Les relations entre un père et son fils, particulièrement lorsque leur histoire implique un abandon familial, peuvent se révéler extrêmement dramatiques et complexes. Elles fournissent quoiqu’il arrive des matériaux de premier choix pour la fiction, mais Come to Daddy se penche sur ce thème de manière, disons, inattendue et drôlement déroutante. Loin d’être un simple drame sur l’incommunicabilité patriarcale, le premier long-métrage du Néo-Zélandais Ant Timpson, principalement connu pour être l’instigateur de l’anthologie ABC’s of Death et le producteur de délicieux films de genre comme Turbo Kid, Deathgasm ou Housebound, se révèle être un sacré mash-up d’ambiances contrastées, où il fait lentement mais sûrement basculer son histoire dans la série B horrifique et criminelle. Un film en forme de poupées russes qui peut s’appuyer, pour faire passer la pilule de ses passages les plus gore, sur un Elijah Wood de compétition.

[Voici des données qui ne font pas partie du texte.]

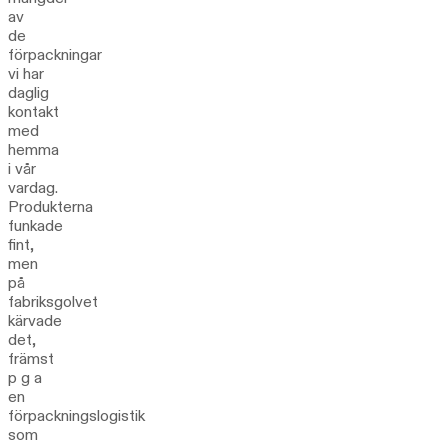
av
de
förpackningar
vi har
daglig
kontakt
med
hemma
i vår
vardag.
Produkterna
funkade
fint,
men
på
fabriksgolvet
kärvade
det,
främst
p g a
en
förpackningslogistik
som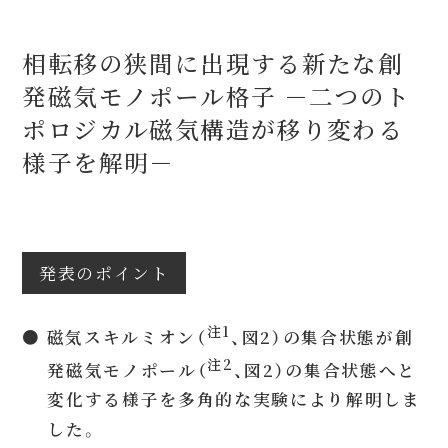
相転移の狭間に出現する新たな創
発磁気モノポール格子 －二つのト
ポロジカル磁気構造が移り変わる
様子を解明－
発表のポイント
注1
● 磁気スキルミオン（
、図2）の集合状態が創
注2
発磁気モノポール（
、図2）の集合状態へと
変化する様子を多角的な実験により解明しま
した。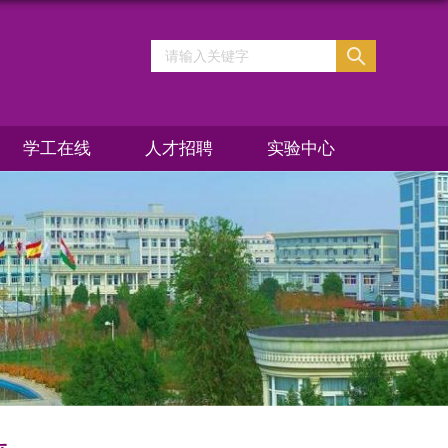
学工在线
人才招聘
实验中心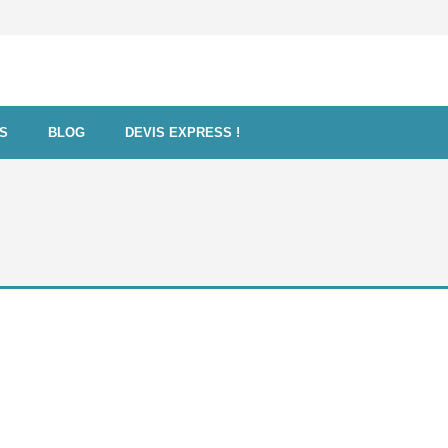
FS
BLOG
DEVIS EXPRESS !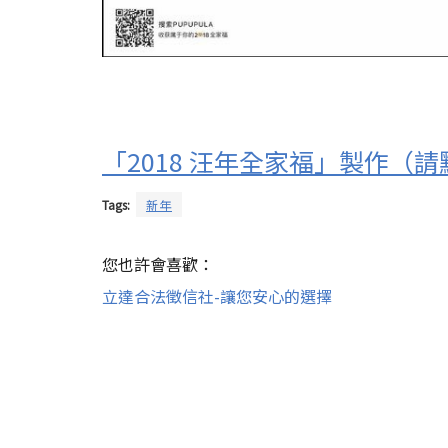
「2018 汪年全家福」製作（
Tags:
新年
您也許會喜歡：
立達合法徵信社-讓您安心的選擇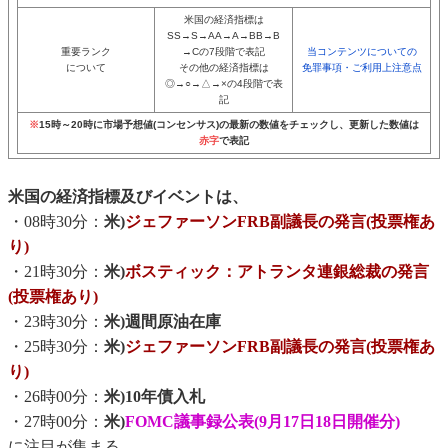
米国の経済指標は
SS→S→AA→A→BB→B
重要ランク
→Cの7段階で表記
当コンテンツについての
について
その他の経済指標は
免罪事項・ご利用上注意点
◎→○→△→×の4段階で表
記
※
15時～20時に市場予想値(コンセンサス)の最新の数値をチェックし、更新した数値は
赤字
で表記
米国の経済指標及びイベントは、
・08時30分：
米)
ジェファーソンFRB副議長の発言(投票権あ
り)
・21時30分：
米)
ボスティック：アトランタ連銀総裁の発言
(投票権あり)
・23時30分：
米)週間原油在庫
・25時30分：
米)
ジェファーソンFRB副議長の発言(投票権あ
り)
・26時00分：
米)10年債入札
・27時00分：
米)
FOMC議事録公表(9月17日18日開催分)
に注目が集まる。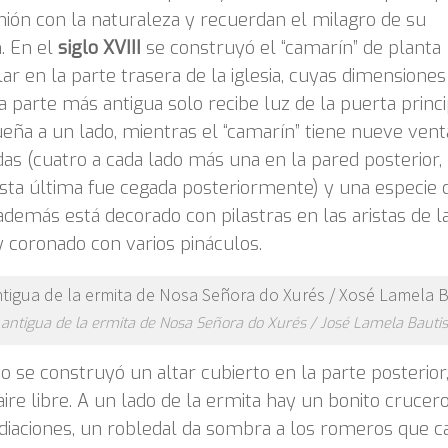
ión con la naturaleza y recuerdan el milagro de su
. En el
siglo XVIII
se construyó el “camarín” de planta
ar en la parte trasera de la iglesia, cuyas dimensiones
a parte más antigua solo recibe luz de la puerta princi
eña a un lado, mientras el “camarín” tiene nueve ven
s (cuatro a cada lado más una en la pared posterior,
sta última fue cegada posteriormente) y una especie 
además está decorado con pilastras en las aristas de l
 coronado con varios pináculos.
 antigua de la ermita de Nosa Señora do Xurés / José Lamela Bautis
o se construyó un altar cubierto en la parte posterior
l aire libre. A un lado de la ermita hay un bonito crucer
iaciones, un robledal da sombra a los romeros que c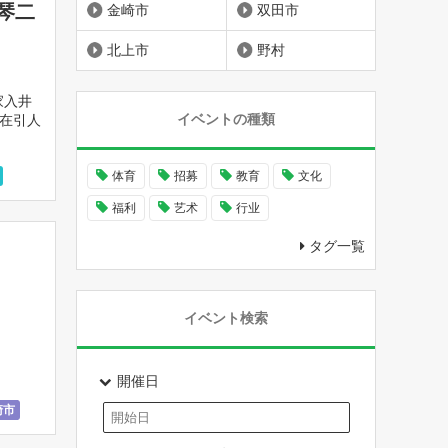
琴二
金崎市
双田市
北上市
野村
家入井
イベントの種類
众在引人
体育
招募
教育
文化
奥斯
福利
艺术
行业
タグ一覧
イベント検索
開催日
崎市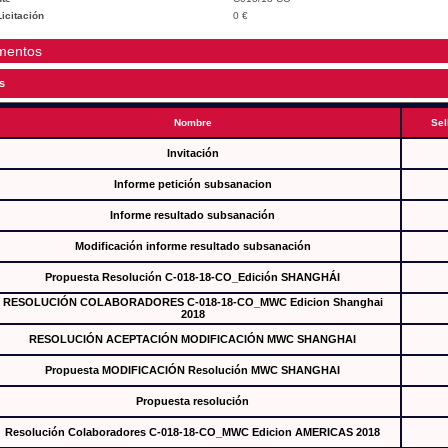
icitación
0 €
mentos
s
Nombre
Sel
Invitación
Informe petición subsanacion
Informe resultado subsanación
Modificación informe resultado subsanación
Propuesta Resolución C-018-18-CO_Edición SHANGHÁI
RESOLUCIÓN COLABORADORES C-018-18-CO_MWC Edicion Shanghai
2018
RESOLUCIÓN ACEPTACIÓN MODIFICACIÓN MWC SHANGHAI
Propuesta MODIFICACIÓN Resolución MWC SHANGHAI
Propuesta resolución
Resolución Colaboradores C-018-18-CO_MWC Edicion AMERICAS 2018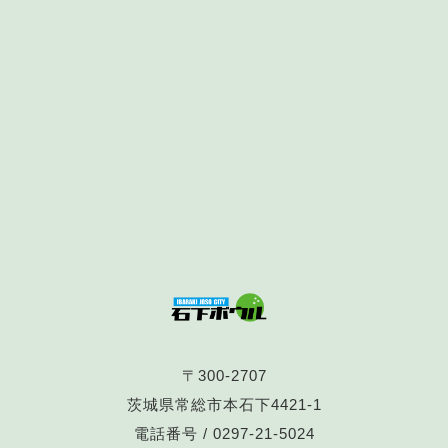
〒300-2707
茨城県常総市本石下4421-1
電話番号 /
0297-21-5024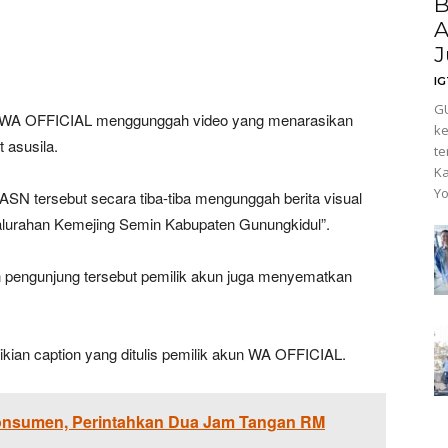
B
A
J
I
GU
 WA OFFICIAL menggunggah video yang menarasikan
ke
 asusila.
te
Ka
Yo
ASN tersebut secara tiba-tiba mengunggah berita visual
alurahan Kemejing Semin Kabupaten Gunungkidul”.
san pengunjung tersebut pemilik akun juga menyematkan
ian caption yang ditulis pemilik akun WA OFFICIAL.
onsumen, Perintahkan Dua Jam Tangan RM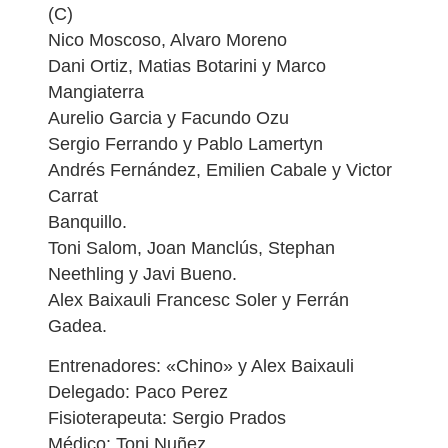
(C)
Nico Moscoso, Alvaro Moreno
Dani Ortiz, Matias Botarini y Marco
Mangiaterra
Aurelio Garcia y Facundo Ozu
Sergio Ferrando y Pablo Lamertyn
Andrés Fernández, Emilien Cabale y Victor
Carrat
Banquillo.
Toni Salom, Joan Manclús, Stephan
Neethling y Javi Bueno.
Alex Baixauli Francesc Soler y Ferrán
Gadea.
Entrenadores: «Chino» y Alex Baixauli
Delegado: Paco Perez
Fisioterapeuta: Sergio Prados
Médico: Toni Nuñez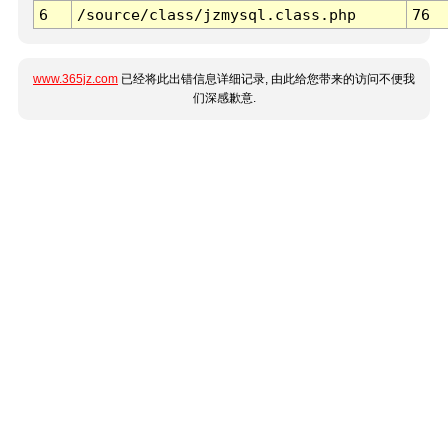
6
/source/class/jzmysql.class.php
76
www.365jz.com
已经将此出错信息详细记录, 由此给您带来的访问不便我
们深感歉意.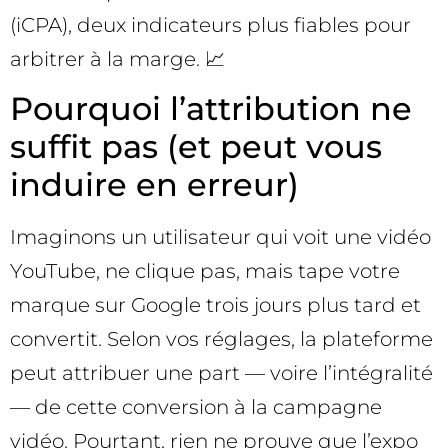
(iCPA), deux indicateurs plus fiables pour
arbitrer à la marge. 📈
Pourquoi l’attribution ne
suffit pas (et peut vous
induire en erreur)
Imaginons un utilisateur qui voit une vidéo
YouTube, ne clique pas, mais tape votre
marque sur Google trois jours plus tard et
convertit. Selon vos réglages, la plateforme
peut attribuer une part — voire l’intégralité
— de cette conversion à la campagne
vidéo. Pourtant, rien ne prouve que l’expo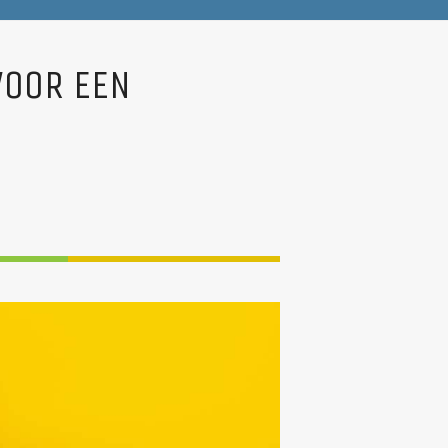
VOOR EEN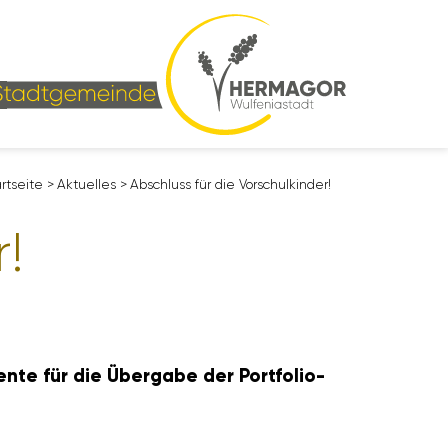
rt­seite
>
Aktu­elles
>
Abschluss für die Vorschul­kinder!
r!
ente für die Übergabe der Port­fo­lio­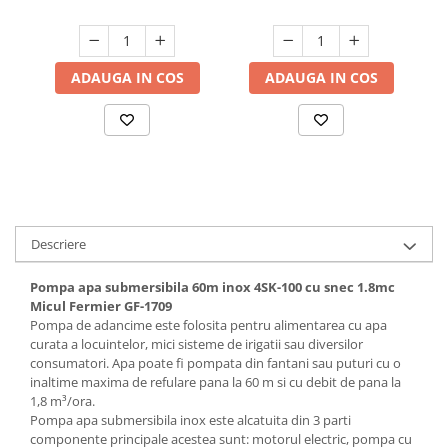
Hote bucatarie
Consumabile
Hota tavan
ADAUGA IN COS
ADAUGA IN COS
Hote cupolare
Hote decorative
Hote incorporabile
Hote insula
Hote telescopice
Hote traditionale
Descriere
Masini de Spalat Rufe & Uscatoare
Pompa apa submersibila 60m inox 4SK-100 cu snec 1.8mc
Accesorii masini de spalat &
Micul Fermier GF-1709
uscatoare
Pompa de adancime este folosita pentru alimentarea cu apa
Masini automate de spalat rufe
curata a locuintelor, mici sisteme de irigatii sau diversilor
Masini de spalat rufe cu uscator
consumatori. Apa poate fi pompata din fantani sau puturi cu o
inaltime maxima de refulare pana la 60 m si cu debit de pana la
Masini de spalat rufe verticale
1,8 m³/ora.
Uscatoare de rufe
Pompa apa submersibila inox este alcatuita din 3 parti
Masini de spalat vase
componente principale acestea sunt: motorul electric, pompa cu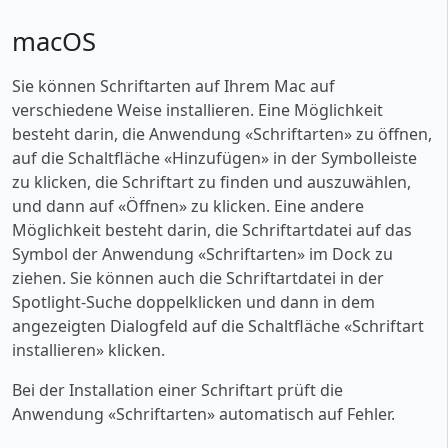
macOS
Sie können Schriftarten auf Ihrem Mac auf
verschiedene Weise installieren. Eine Möglichkeit
besteht darin, die Anwendung «‎Schriftarten» zu öffnen,
auf die Schaltfläche «‎Hinzufügen» in der Symbolleiste
zu klicken, die Schriftart zu finden und auszuwählen,
und dann auf «‎Öffnen» zu klicken. Eine andere
Möglichkeit besteht darin, die Schriftartdatei auf das
Symbol der Anwendung «‎Schriftarten» im Dock zu
ziehen. Sie können auch die Schriftartdatei in der
Spotlight-Suche doppelklicken und dann in dem
angezeigten Dialogfeld auf die Schaltfläche «‎Schriftart
installieren» klicken.
Bei der Installation einer Schriftart prüft die
Anwendung «‎Schriftarten» automatisch auf Fehler.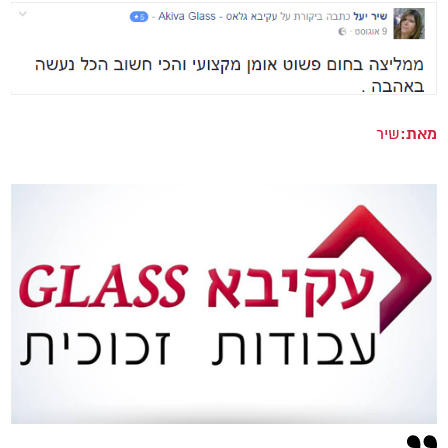
מאת:
שיר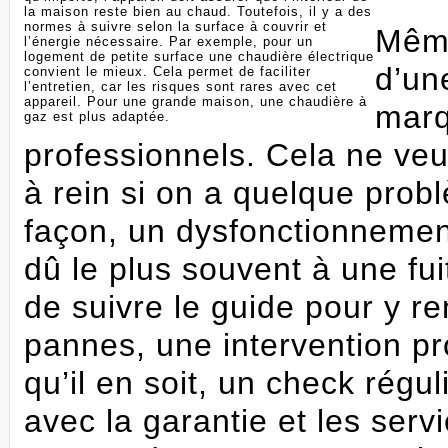
la maison reste bien au chaud. Toutefois, il y a des
normes à suivre selon la surface à couvrir et
Même
l’énergie nécessaire. Par exemple, pour un
logement de petite surface une chaudière électrique
d’un
convient le mieux. Cela permet de faciliter
l’entretien, car les risques sont rares avec cet
appareil. Pour une grande maison, une chaudière à
marq
gaz est plus adaptée.
professionnels. Cela ne veu
à rein si on a quelque probl
façon, un dysfonctionnemen
dû le plus souvent à une fui
de suivre le guide pour y r
pannes, une intervention pr
qu’il en soit, un check rég
avec la garantie et les serv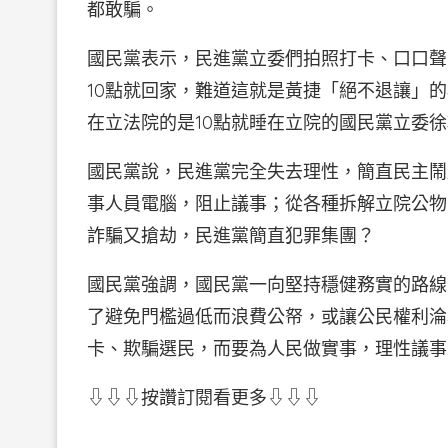
都敢騙。
國民黨表示，民進黨立委們拍照打卡、口口聲
10點就回家，難道這就是黃捷「絕不退讓」
在立法院的是10點就睡在立院的國民黨立委
國民黨說，民進黨完全失去理性，簡直民主鬧
事人員電腦，阻止議事；從各種拆解立院公物
詐騙又搶劫，民進黨簡直犯罪集團？
國民黨強調，國民黨一向堅持穩健務實的路線
了避免門檻過低而浪費公帑，或讓公民權利淪
卡、欺騙選民，而要為人民做實事，理性議事
⇩⇩⇩按讚訂閱看更多⇩⇩⇩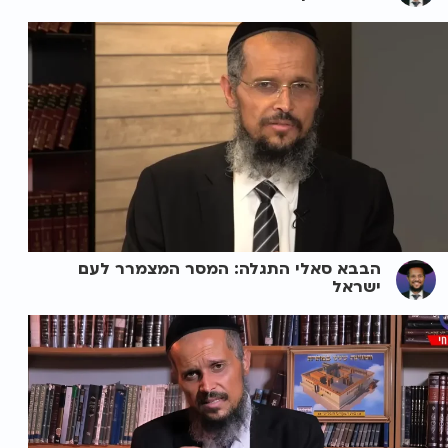
הבבא סאלי התגלה: המסר המצמרר לעם
ישראל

Come to Daddy ne tarde pas à planter le décor. S’ouvrant sur deux citations induisant déjà un décalage humoristique (l’une est de Shakespeare, l’autre… de Beyoncé), le film nous propulse dans les pas de Norval (Wood, absolument parfait), trentenaire californien affublé des signes caractéristiques du hipster fragile. Moustache impromptue, coupe de cheveux impossible, smartphone « édition limitée » à la main et ligne de vêtements au diapason, Norval est comme un poisson hors de l’eau dans cette jolie côte forestière de l’Oregon où il débarque avec sa valise. Il répond à l’invitation de son père, qu’il n’a pas vu depuis 30 ans et qui vit dans un pavillon en forme d’OVNI avec vue circulaire sur l’océan. À son arrivée, Norval est confronté à un paternel (Stephen McHattie, l’œil toujours aussi torve depuis Pontypool), aussi étonné qu’agacé de voir cet auto-proclamé DJ craintif sonner à sa porte. Alcoolique, colérique et sarcastique, le padre va faire regretter Norval d’avoir fait le voyage, jusqu’à ce qu’un événement inattendu fasse tout basculer…
Paternelles Affaires
Comme il le mentionne de manière provocatrice dans le générique de fin, l’idée de Come to Daddy est venue à Ant Timpson après le décès de son père. Et il y a, c’est vrai, une forme de tristesse sous-jacente et un message d’espoir pour les réconciliations impossibles dans cette exploration bisseuse des sombres secrets d’une famille déchirée en son cœur. Ce n’est pas la moindre des qualités du film que de parvenir à dévoiler progressivement ses cartes mélodramatiques tandis que le scénario s’enfonce dans une forme de folie furieuse teintée d’un humour noir salvateur, empilant des rebondissements absurdes et brutaux qui évoquent autant les frères Coen que Bong Joon-ho ou un jeune Peter Jackson.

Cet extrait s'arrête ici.